Jenna plunged her hand into her purse and curled her fingers around the Hello Kitty key chain Zoe had gifted her on her thirty-second birthday.
“Nicole,” Claire said, “you take the backseat. I’ll ride shotgun.”
“But you don’t know how to use the GPS—”
“You don’t need a GPS when you’re fleeing an angry sister.”
“So that really was—”
“We’ll talk on the road. Jenna, are you ready?”
Jenna jingled the keys.
“Lightning-fast. Let’s go.”
Jenna shot out behind her friends and followed the tail of Claire’s braid. Claire skidded to a stop as the front door of the pool hall opened. Jenna braced herself to dive between parked cars—she figured that was what Claire would want her to do, though Jenna didn’t know why
—until she saw a couple emerge, too wrapped up in each other to notice the three women frozen in the glow of an overhead fluorescent light.
She had a quick flashback to senior year. That freezing winter night when she sat with Claire and a bunch of fellow Key Club members sharing a bottle of peppermint schnapps around a fire at Coley’s Point. They’d heard a shout beyond the firelight. They’d squealed and scattered willy-nilly into the winter woods, outracing the scanning beam.
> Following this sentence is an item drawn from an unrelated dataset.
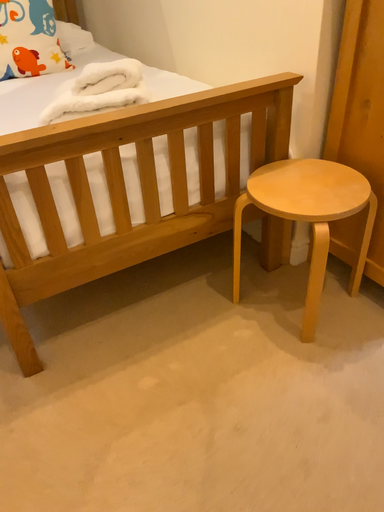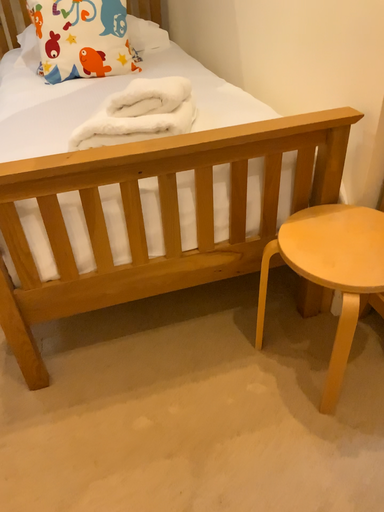 Question: Which way did the camera rotate in the video?

Choices:
 (A) rotated left
 (B) rotated right

Answer: (A)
As the door of the pool hall slammed shut, they zipped back into action. Jenna shuffled around the car to unlock the doors. She hauled her purse over her head and tossed it in the back. Lucky’s tags rattled as he jerked awake. Jenna dove into the driver’s seat. She plunged the key into the ignition, and the engine roared to life.
She put the car in reverse and slapped her arm on the passenger seat behind Claire to scan the parking lot behind her. “Where to?”
“West.”
Jenna hit the gas. “Which way is west?”
“Hell if I know.” Claire’s gaze was glued to the front door of Fast Eddy’s. “Just get on the road, we’ll figure—”
“Take a right out of the parking lot,” Nicole said. “As if we’re going back to Theresa’s house.”
Jenna cranked the steering wheel to turn out of the parking spot, and then cranked it the other way to head toward the exit. She eased up just long enough to notice no cars coming then slammed the accelerator. The tires squealed.
Jenna’s heart pounded, but she felt a tickling urge to laugh. That was the first time she’d ever burned rubber.
Claire’s whole body twisted in the seat as she kept an eye on Fast Eddy’s until she couldn’t see the front door anymore. “We have to put some miles between us. A thousand would work. How the hell did she find me?”
From the backseat, Nicole blurted, “Find you?”